To get around this, you must specify the x-forwarded-for header correctly! Take a look at the docs for information on how to do this via nginx or Apache: https://github.com/schlagmichdoch/PairDrop/blob/master/docs/host-your-own.md#http-server

Additionally, you can have a look at this comment on how to test a debugging flag to show you which ip addresses PairDrop sees which should make debugging the setup simpler. It is currently still a pending PR but if it that branch works for you the master branch should work too. https://github.com/schlagmichdoch/PairDrop/issues/69#issuecomment-1462000049

[xundeenergie]

This was also my intention... and so i checked this before... but the settings in nginx are the same as in the documentation.

Maybe it has to do with the stream-module... i added for having coturn also listening on port 443. This is new to me, so i have to do more research on it.

[schlagmichdoch]

I would check whether everything works as expected if you remove the upstream by using the debugging feature. By using DEBUG_MODE="true" npm start It will log the ips to the console like so:

----DEBUGGING-PEER-IP-START----
remoteAddress: ::ffff:172.17.0.1
x-forwarded-for: 127.0.0.1
cf-connecting-ip: undefined
PairDrop uses: 127.0.0.1
IP is private: false
if IP is private, '127.0.0.1' is used instead
----DEBUGGING-PEER-IP-END----

I have also rebased the branch onto the current master.

[xundeenergie]

So i found out, the reason is with the stream module from nginx. In debian it must be compiled eith sn extra module, which is not build by default...

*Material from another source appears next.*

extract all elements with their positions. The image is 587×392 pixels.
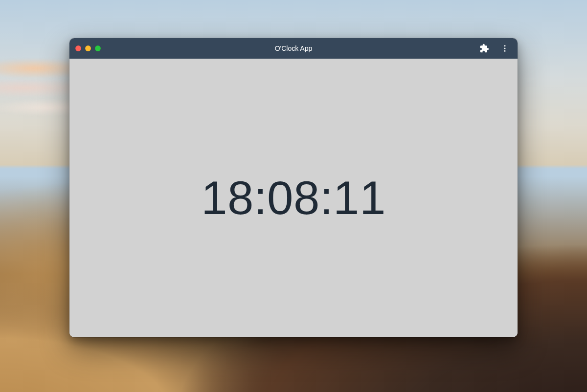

So i think, i will remove all the stuff for coturn to listen on port 443. It should work as expected on listening on Port 5349... so some cases, where firewall is blocking this port, pairdrop wont work there...

[schlagmichdoch]

You mean port 5349? Sounds good to me! I will probably squash your commits into one merge commit to clean up the commit history.

[xundeenergie]

Pairdrop uses the "lt-cred-mech". Is this right?

I'm asking, because in coturns config i found

# This way be aware that you can't use both auth mechnaism in the same time!
# Use in config either the lt-cred-mech or the use-auth-secret
# to avoid any confusion.

I setup an own coturn on another host, which listens on port 443 for tls/turns.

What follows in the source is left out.